State Space Models are Strong Text Rerankers
Zhichao Xu, Jinghua Yan, Ashim Gupta, Vivek Srikumar
TL;DR
The paper evaluates state space models, particularly Mamba-1 and Mamba-2, as alternatives to transformers for text reranking in IR. It benchmarks these SSM-based rerankers against transformer baselines across passage and long-document tasks (MS MARCO and BEIR), examining both performance and computational efficiency. Findings show Mamba-2 achieves competitive ranking accuracy with similar-sized transformers and is more memory-efficient than Mamba-1, though overall training and inference lag behind transformer with Flash Attention. The work suggests SSMs are viable IR alternatives and identifies clear avenues for optimization, including architectural refinements and potential hybrid models, to bridge remaining efficiency gaps. Overall, the study demonstrates the potential of state space models for long-context text ranking while outlining practical barriers to deployment.
Abstract
Transformers dominate NLP and IR; but their inference inefficiencies and challenges in extrapolating to longer contexts have sparked interest in alternative model architectures. Among these, state space models (SSMs) like Mamba offer promising advantages, particularly $O(1)$ time complexity in inference. Despite their potential, SSMs' effectiveness at text reranking -- a task requiring fine-grained query-document interaction and long-context understanding -- remains underexplored.

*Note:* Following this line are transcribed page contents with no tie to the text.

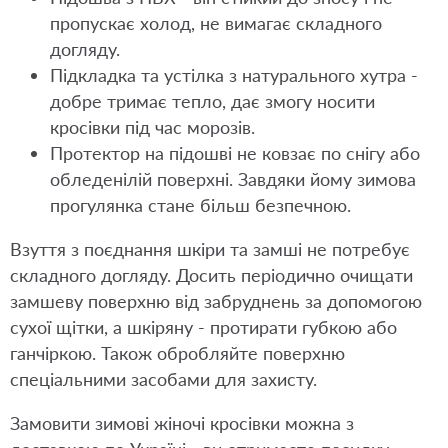
пропускає холод, не вимагає складного
догляду.
Підкладка та устілка з натурального хутра -
добре тримає тепло, дає змогу носити
кросівки під час морозів.
Протектор на підошві не ковзає по снігу або
обледенілій поверхні. Завдяки йому зимова
прогулянка стане більш безпечною.
Взуття з поєднання шкіри та замші не потребує
складного догляду. Досить періодично очищати
замшеву поверхню від забруднень за допомогою
сухої щітки, а шкіряну - протирати губкою або
ганчіркою. Також обробляйте поверхню
спеціальними засобами для захисту.
Замовити зимові жіночі кросівки можна з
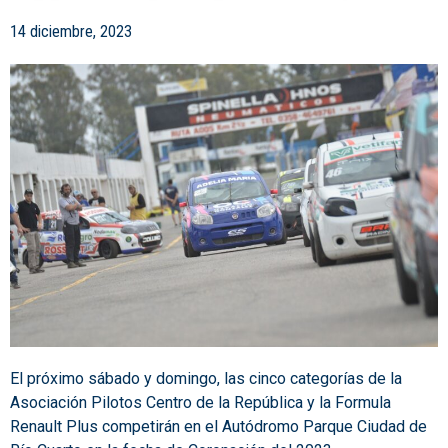
14 diciembre, 2023
El próximo sábado y domingo, las cinco categorías de la
Asociación Pilotos Centro de la República y la Formula
Renault Plus competirán en el Autódromo Parque Ciudad de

This study benchmarks SSM-based architectures (specifically, Mamba-1 and Mamba-2) against transformer-based models across various scales, architectures, and pre-training objectives, focusing on performance and efficiency in text reranking tasks. We find that (1) Mamba architectures achieve competitive text ranking performance, comparable to transformer-based models of similar size; (2) they are less efficient in training and inference compared to transformers with flash attention; and (3) Mamba-2 outperforms Mamba-1 in both performance and efficiency. These results underscore the potential of state space models as a transformer alternative and highlight areas for improvement in future IR applications.